Province of the Russian Empire from 1828 to 1840

The Armenian Oblast (Note:
- Армя́нская о́бласть
- Հայկական մարզ
- ارمنی ولایتی
) was a province (oblast) of the Caucasus Viceroyalty of the Russian Empire that existed from 1828 to 1840. It corresponded to most of present-day central Armenia, the Iğdır Province of Turkey, and the Nakhchivan exclave of Azerbaijan. Its administrative center was Yerevan, referred to as Erivan (Эривань) in Russian.

==History==

The Armenian Oblast was created out of the territories of the former Erivan and Nakhchivan khanates, which were ceded to Russia by Qajar Iran under the Treaty of Turkmenchay after the Russo-Iranian War of 1826-1828. Ivan Paskevich, the Ukrainian-born military leader and hero of the war, was made "Count of Erivan" in the year of the oblast's creation. The creation of the Armenian Oblast was encouraged by Russian officials with pro-Armenian tendencies who wanted to reward Armenians who had supported the Russian cause during the Russo-Iranian Wars. The Russians also believed that Christian Georgians and Armenians "preferred Russian rule" and would back Russian control over the large number of Muslims of the Caucasus.

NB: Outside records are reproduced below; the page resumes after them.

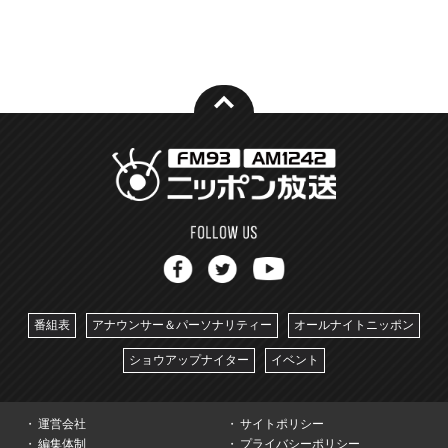
番組表
アナウンサー＆パーソナリティー
オールナイトニッポン
ショウアップナイター
イベント
運営会社
サイトポリシー
編集体制
プライバシーポリシー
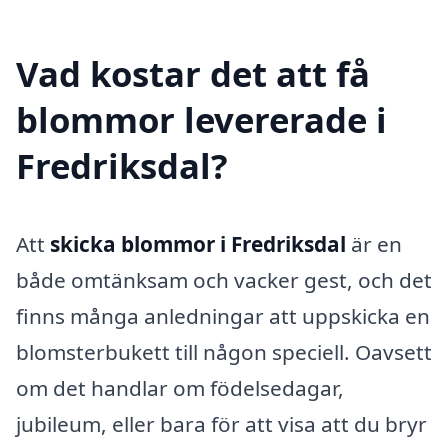
Vad kostar det att få
blommor levererade i
Fredriksdal?
Att
skicka blommor i Fredriksdal
är en
både omtänksam och vacker gest, och det
finns många anledningar att uppskicka en
blomsterbukett till någon speciell. Oavsett
om det handlar om födelsedagar,
jubileum, eller bara för att visa att du bryr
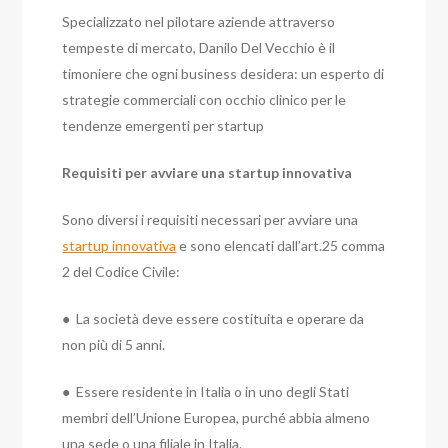
Specializzato nel pilotare aziende attraverso
tempeste di mercato, Danilo Del Vecchio è il
timoniere che ogni business desidera: un esperto di
strategie commerciali con occhio clinico per le
tendenze emergenti per startup
Requisiti per avviare una startup innovativa
Sono diversi i requisiti necessari per avviare una
startup innovativa
e sono elencati dall’art.25 comma
2 del Codice Civile:
● La società deve essere costituita e operare da
non più di 5 anni.
● Essere residente in Italia o in uno degli Stati
membri dell’Unione Europea, purché abbia almeno
una sede o una filiale in Italia.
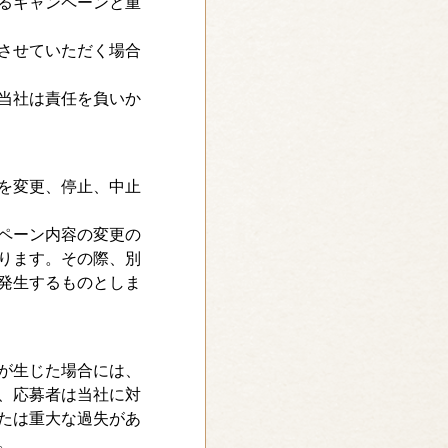
るキャンペーンと重
させていただく場合
当社は責任を負いか
を変更、停止、中止
ペーン内容の変更の
ります。その際、別
発生するものとしま
が生じた場合には、
、応募者は当社に対
たは重大な過失があ
。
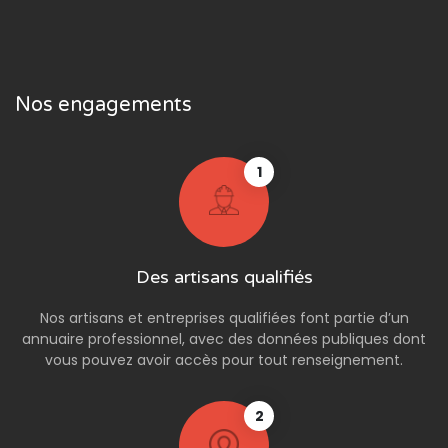
Nos engagements
1
Des artisans qualifiés
Nos artisans et entreprises qualifiées font partie d’un
annuaire professionnel, avec des données publiques dont
vous pouvez avoir accès pour tout renseignement.
2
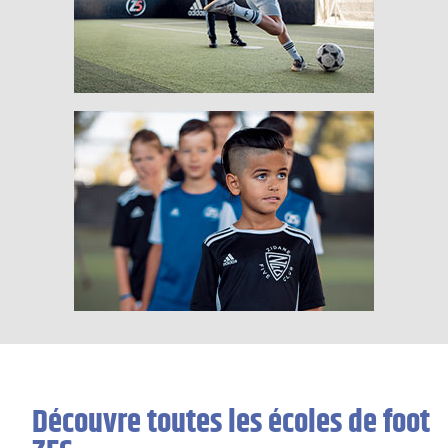
Découvre toutes les écoles de foot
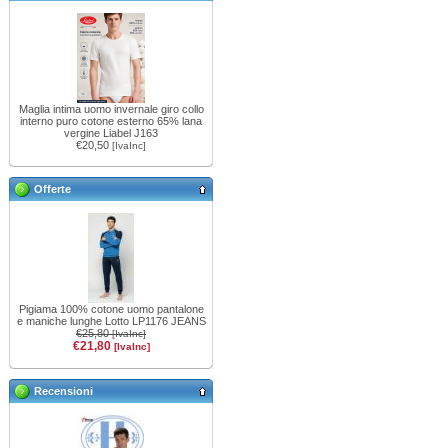
Maglia intima uomo invernale giro collo
interno puro cotone esterno 65% lana
vergine Liabel J163
€20,50
[IvaInc]
Offerte
Pigiama 100% cotone uomo pantalone
e maniche lunghe Lotto LP1176 JEANS
€25,80
[IvaInc]
€21,80
[IvaInc]
Recensioni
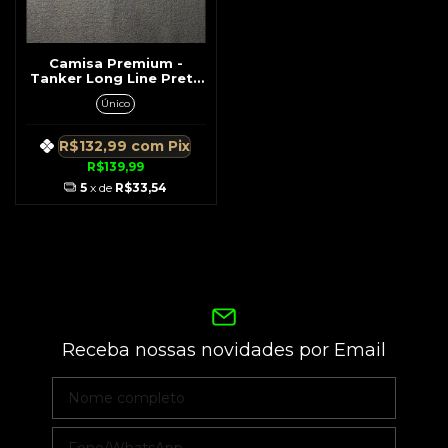
Camisa Premium -
Tanker Long Line Preta
Nome Tanker Grande Na
Único
Costa
R$132,99
com
Pix
R$139,99
5
x de
R$33,54
Receba nossas novidades por Email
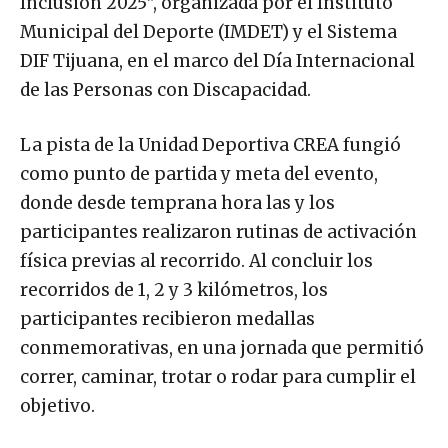
Inclusión 2025”, organizada por el Instituto
Municipal del Deporte (IMDET) y el Sistema
DIF Tijuana, en el marco del Día Internacional
de las Personas con Discapacidad.
La pista de la Unidad Deportiva CREA fungió
como punto de partida y meta del evento,
donde desde temprana hora las y los
participantes realizaron rutinas de activación
física previas al recorrido. Al concluir los
recorridos de 1, 2 y 3 kilómetros, los
participantes recibieron medallas
conmemorativas, en una jornada que permitió
correr, caminar, trotar o rodar para cumplir el
objetivo.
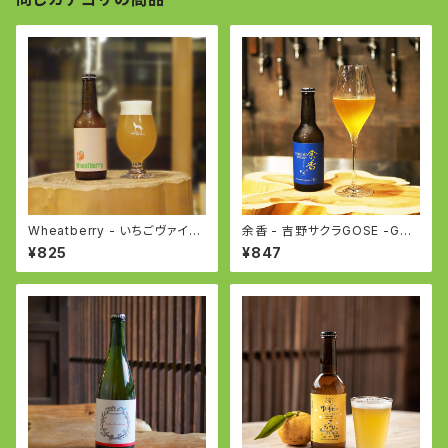
Wheatberry - いちごヴァイツ
余香 - 吉野サクラGOSE -Gos
ェン -WEIZEN with Strawbe
e with SAKURA
¥825
¥847
rry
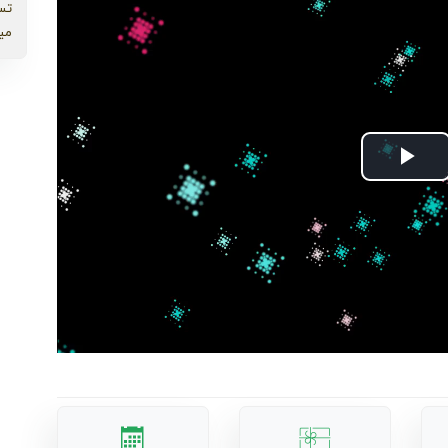
تس
می
Play
Video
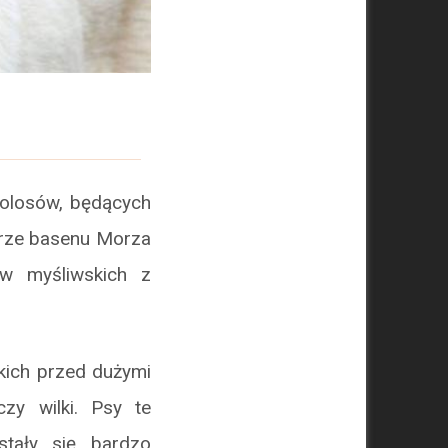
olosów, będących
arze basenu Morza
w myśliwskich z
kich przed dużymi
czy wilki. Psy te
tały się bardzo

According to the historian George Bournoutian, the Russians, "for all intents and purposes", refrained from altering "the former Iranian administrative structure". Many of the former Muslims of rank were allowed to continue to fulfill their duties, whereas some were even given Russian military ranks and acted as deputy governors, equivalent to the nayeb rank of the Iranians. As Iran had been forced into "total submission" through the Treaty of Turkmenchay of 1828, the Russians were free of any new possible future conflicts with the Qajars. Therefore, the Armenian Oblast, which bordered Iran, was deliberately ignored by the Russian Caucasus administration (Caucasus Viceroyalty) headquartered in Tiflis (Tbilisi), and even moreso by the central Russian government located in Saint Petersburg.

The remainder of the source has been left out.